** TASK INPUT follows **

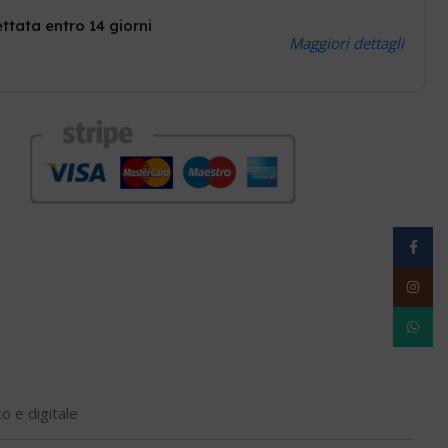
ttata entro 14 giorni
Maggiori dettagli
Facebo
Instag
WhatsA
o e digitale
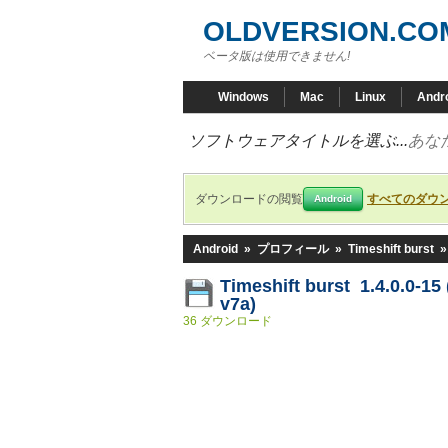
OLDVERSION.CO
ベータ版は使用できません!
Windows
Mac
Linux
Andr
ソフトウェアタイトルを選ぶ...
あな
ダウンロードの閲覧
すべてのダウ
Android
Android
»
プロフィール
»
Timeshift burst
Timeshift burst 1.4.0.0-15
v7a)
36 ダウンロード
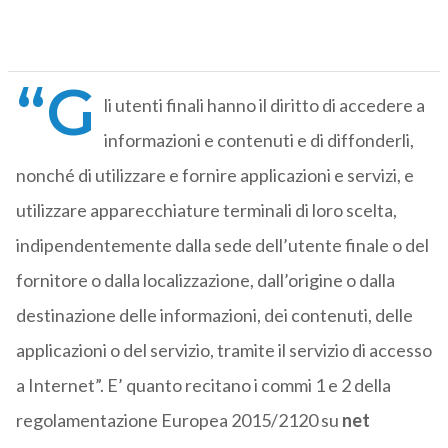
“G
li utenti finali hanno il diritto di accedere a
informazioni e contenuti e di diffonderli,
nonché di utilizzare e fornire applicazioni e servizi, e
utilizzare apparecchiature terminali di loro scelta,
indipendentemente dalla sede dell’utente finale o del
fornitore o dalla localizzazione, dall’origine o dalla
destinazione delle informazioni, dei contenuti, delle
applicazioni o del servizio, tramite il servizio di accesso
a Internet”. E’ quanto recitano i commi 1 e 2 della
regolamentazione Europea 2015/2120 su
net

** End of TASK INPUT **

Search the entries for the string "informazioni" and return each line where it turns up.

informazioni e contenuti e di diffonderli,
destinazione delle informazioni, dei contenuti, delle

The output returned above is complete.